# [WORK REQUEST]
Filter by the string "Direito": return the lines of the material that contain it.

# [MATERIAL SUPPLIED]
━━━━━━━━━━━━━━━━━━━━

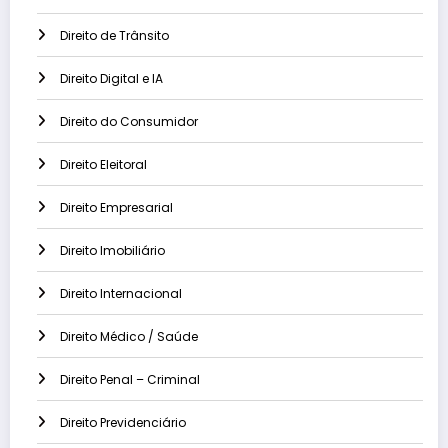
Direito de Trânsito
Direito Digital e IA
Direito do Consumidor
Direito Eleitoral
Direito Empresarial
Direito Imobiliário
Direito Internacional
Direito Médico / Saúde
Direito Penal – Criminal
Direito Previdenciário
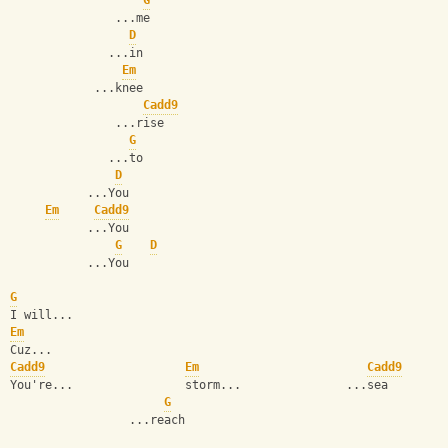
G
               ...me
D
              ...in
Em
            ...knee
Cadd9
               ...rise
G
              ...to
D
           ...You
Em
Cadd9
           ...You
G
D
           ...You
G
I will...
Em
Cuz...
Cadd9
Em
Cadd9
You're...                storm...               ...sea
G
                 ...reach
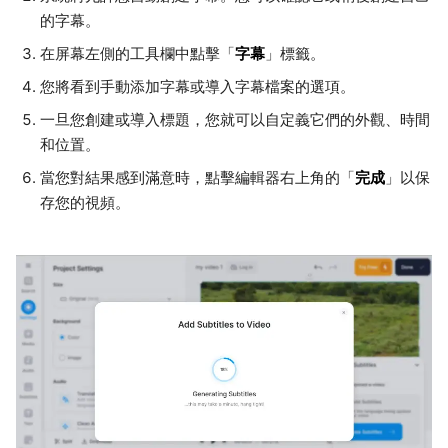
的字幕。
字幕
在屏幕左側的工具欄中點擊「
」標籤。
您將看到手動添加字幕或導入字幕檔案的選項。
一旦您創建或導入標題，您就可以自定義它們的外觀、時間
和位置。
完成
當您對結果感到滿意時，點擊編輯器右上角的「
」以保
存您的視頻。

━━━━━━━━━━━━━━━━━━━━

# [EXERCISE RESULT]
Direito de Trânsito
Direito Digital e IA
Direito do Consumidor
Direito Eleitoral
Direito Empresarial
Direito Imobiliário
Direito Internacional
Direito Médico / Saúde
Direito Penal – Criminal
Direito Previdenciário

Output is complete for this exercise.